> _What you will do_
Working through the lines below, return each one that holds "este".

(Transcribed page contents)
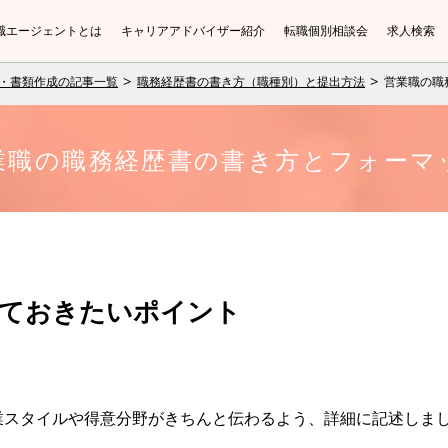
職エージェントとは
キャリアアドバイザー紹介
転職個別相談会
求人検索
・書類作成の記事一覧
職務経歴書の書き方（職種別）と提出方法
営業職の職
業職の職務経歴書の書き方とフォーマ
ておきたいポイント
業スタイルや得意分野がきちんと伝わるよう、詳細に記述しま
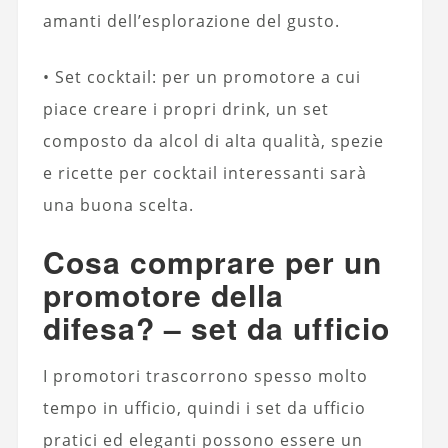
amanti dell’esplorazione del gusto.
• Set cocktail: per un promotore a cui
piace creare i propri drink, un set
composto da alcol di alta qualità, spezie
e ricette per cocktail interessanti sarà
una buona scelta.
Cosa comprare per un
promotore della
difesa? – set da ufficio
I promotori trascorrono spesso molto
tempo in ufficio, quindi i set da ufficio
pratici ed eleganti possono essere un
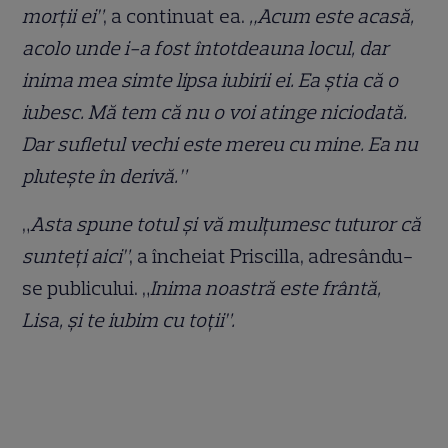
morții ei”
, a continuat ea.
„Acum este acasă,
acolo unde i-a fost întotdeauna locul, dar
inima mea simte lipsa iubirii ei. Ea știa că o
iubesc. Mă tem că nu o voi atinge niciodată.
Dar sufletul vechi este mereu cu mine. Ea nu
plutește în derivă.”
„
Asta spune totul și vă mulțumesc tuturor că
sunteți aici”
, a încheiat Priscilla, adresându-
se publicului. „
Inima noastră este frântă,
Lisa, și te iubim cu toții”.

> _Reply_
„Acum este acasă,
Dar sufletul vechi este mereu cu mine. Ea nu
Inima noastră este frântă,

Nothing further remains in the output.